> _EXERCISE_
Quote the records that follow in full, leaving the pictures out.
++++++++++++++++++++
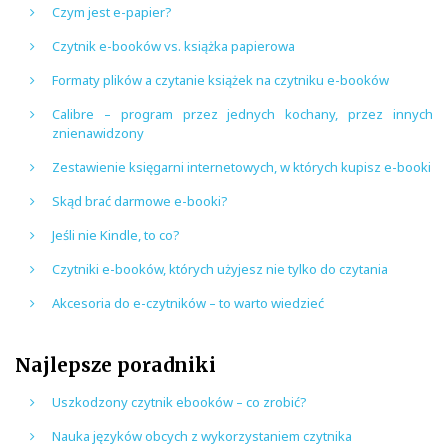
Czym jest e-papier?
Czytnik e-booków vs. książka papierowa
Formaty plików a czytanie książek na czytniku e-booków
Calibre – program przez jednych kochany, przez innych
znienawidzony
Zestawienie księgarni internetowych, w których kupisz e-booki
Skąd brać darmowe e-booki?
Jeśli nie Kindle, to co?
Czytniki e-booków, których użyjesz nie tylko do czytania
Akcesoria do e-czytników – to warto wiedzieć
Najlepsze poradniki
Uszkodzony czytnik ebooków – co zrobić?
Nauka języków obcych z wykorzystaniem czytnika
++++++++++++++++++++
> _RESPONSE BELOW_
Czym jest e-papier?
Czytnik e-booków vs. książka papierowa
Formaty plików a czytanie książek na czytniku e-booków
Calibre – program przez jednych kochany, przez innych
znienawidzony
Zestawienie księgarni internetowych, w których kupisz e-booki
Skąd brać darmowe e-booki?
Jeśli nie Kindle, to co?
Czytniki e-booków, których użyjesz nie tylko do czytania
Akcesoria do e-czytników – to warto wiedzieć
Najlepsze poradniki
Uszkodzony czytnik ebooków – co zrobić?
Nauka języków obcych z wykorzystaniem czytnika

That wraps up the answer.